After a further selection of singles and album tracks, the show ended on a high with a quartet of hits — “Cosmic Girl,” “Virtual Insanity,” “Canned Heat” and “Lovefoolosophy.”

Kay praised the Maraya Concert Hall as “a brilliant place to play.” He admitted that initially he was a little worried when he saw it because he was under the impression it would be an outdoor venue. However, any concerns he had were gone by the time the first sound check was done.

“I was transported into a completely different world; the acoustics were unbelievable, like being in a German concert hall,” he said. “It is obviously very well thought out and that’s what makes it so good. The sound was fabulous — I never looked at my sound guy once.”
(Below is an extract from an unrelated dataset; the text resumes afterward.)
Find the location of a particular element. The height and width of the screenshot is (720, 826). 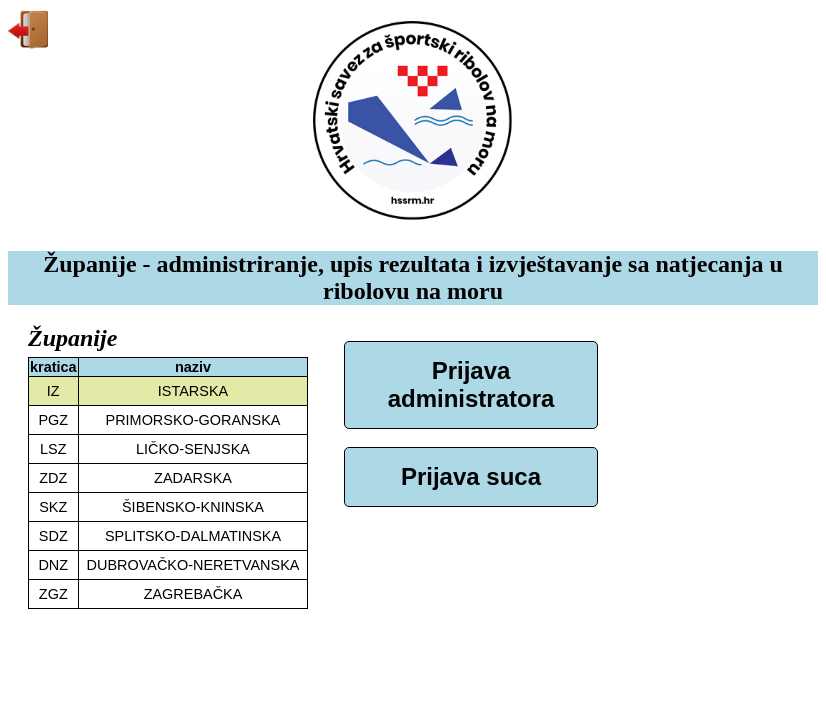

Jamiroquai’s music videos often feature Kay in super cars, of which he owns many, and he revealed that he would love to shoot such a promo in AlUla.

“In reality, I’m desperate to get in one of the dune buggies, and would kill to have a (Ariel) Nomad and have a go in one in AlUla, where it’s supposed to be driven, for a day or five and dune bash, which is such a rare thing for us in England,” he said.

The singer also said he wants to bring his family to AlUla, which has become a hub for culture and creativity in Saudi Arabia.

“I would like to come out with my family and my youngest, who is called Talula, so hopefully we can have Talula come to AlUla, which would be wonderful,” said Kay.

He added that he was looking forward to exploring the area on Saturday, before leaving the country, but added: “I’m sure you can never have enough time to see everything there is to see.”